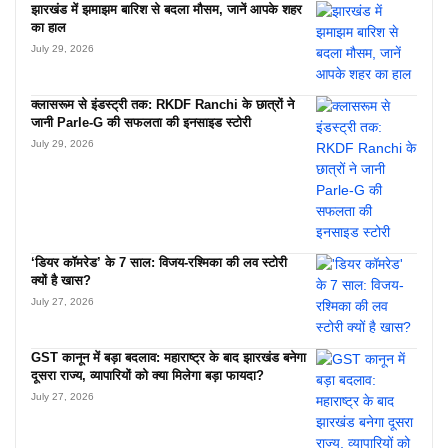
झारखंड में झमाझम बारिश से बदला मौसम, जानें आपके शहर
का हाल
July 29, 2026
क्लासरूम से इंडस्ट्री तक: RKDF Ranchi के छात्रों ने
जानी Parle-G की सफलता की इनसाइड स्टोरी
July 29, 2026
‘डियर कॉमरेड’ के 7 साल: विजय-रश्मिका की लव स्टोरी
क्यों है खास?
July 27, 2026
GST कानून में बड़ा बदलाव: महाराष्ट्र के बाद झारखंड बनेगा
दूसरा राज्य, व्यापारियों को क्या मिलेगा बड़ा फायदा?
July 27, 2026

*ASSIGNED TASK:* The reply must hold exactly the lines from the one containing "जानी Parle-G की सफलता की इनसाइड स्टोरी" to the last line of the entries, and nothing more.

*RESULT FOR THIS EXERCISE:*
जानी Parle-G की सफलता की इनसाइड स्टोरी
July 29, 2026
‘डियर कॉमरेड’ के 7 साल: विजय-रश्मिका की लव स्टोरी
क्यों है खास?
July 27, 2026
GST कानून में बड़ा बदलाव: महाराष्ट्र के बाद झारखंड बनेगा
दूसरा राज्य, व्यापारियों को क्या मिलेगा बड़ा फायदा?
July 27, 2026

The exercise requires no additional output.